The guy got a dud but still rated it 4 eggs :4-dontkno I guess he liked the blue light an awful lot.


----------



## McNinja (Jun 22, 2008)

*Corsair 650w specs*
single 12v rail @ 52amps
80%+ efficiency
rated to run at advertised @ 50C
input voltage 100v - 240v
5 year warranty

*APEVIA 680w*
Two 12v rails @ 22A and 24A (doesn't add up to Corsair, not even close)
70% efficiency
input voltage 115v - 230v
(don't know temps limit but it doesn't matter as its pretty bad compared to the Corsair)
1 year Warranty


----------



## lazybone (Jan 2, 2008)

Ohhhs alrights thanks guys hehe so Corsair is the better brand ;] Oh uhm >> if I were to make a fan exhaust should it be 80mm or 120mm?
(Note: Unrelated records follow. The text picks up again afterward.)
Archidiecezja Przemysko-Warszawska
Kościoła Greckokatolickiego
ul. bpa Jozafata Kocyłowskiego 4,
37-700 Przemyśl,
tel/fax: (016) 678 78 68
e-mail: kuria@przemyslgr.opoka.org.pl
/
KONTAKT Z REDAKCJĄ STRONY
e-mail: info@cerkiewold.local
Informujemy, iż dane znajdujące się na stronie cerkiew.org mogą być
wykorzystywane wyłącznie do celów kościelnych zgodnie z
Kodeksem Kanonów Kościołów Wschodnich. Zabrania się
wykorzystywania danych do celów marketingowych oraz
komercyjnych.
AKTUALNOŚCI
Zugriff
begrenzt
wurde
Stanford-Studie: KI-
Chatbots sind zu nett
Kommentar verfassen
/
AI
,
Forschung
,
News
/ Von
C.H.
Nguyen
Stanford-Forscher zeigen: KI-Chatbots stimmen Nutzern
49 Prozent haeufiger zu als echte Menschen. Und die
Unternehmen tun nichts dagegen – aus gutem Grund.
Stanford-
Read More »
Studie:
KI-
Fast or slow? I'm thinking of installing that in the back


----------



## Wrench97 (May 10, 2008)

120mm slow will move the same air at less noise then a 80mm fast.


----------



## lazybone (Jan 2, 2008)

Ohhhh alrights sooo intake should be 80mm and 120mm is good for exhaust =]


----------



## Wrench97 (May 10, 2008)

Either will work depending on what fits where ever possible I use 120mm for both intake and exhaust.


----------



## McNinja (Jun 22, 2008)

refer to my post at post #5 for my setup. My computer stays very cool and I wouldn't use smaller than 120mm if it can be helped.


----------



## lazybone (Jan 2, 2008)

ohhhs alrights I get u guys. :T Imma prolly measure first before buying it thank you very much guys!


----------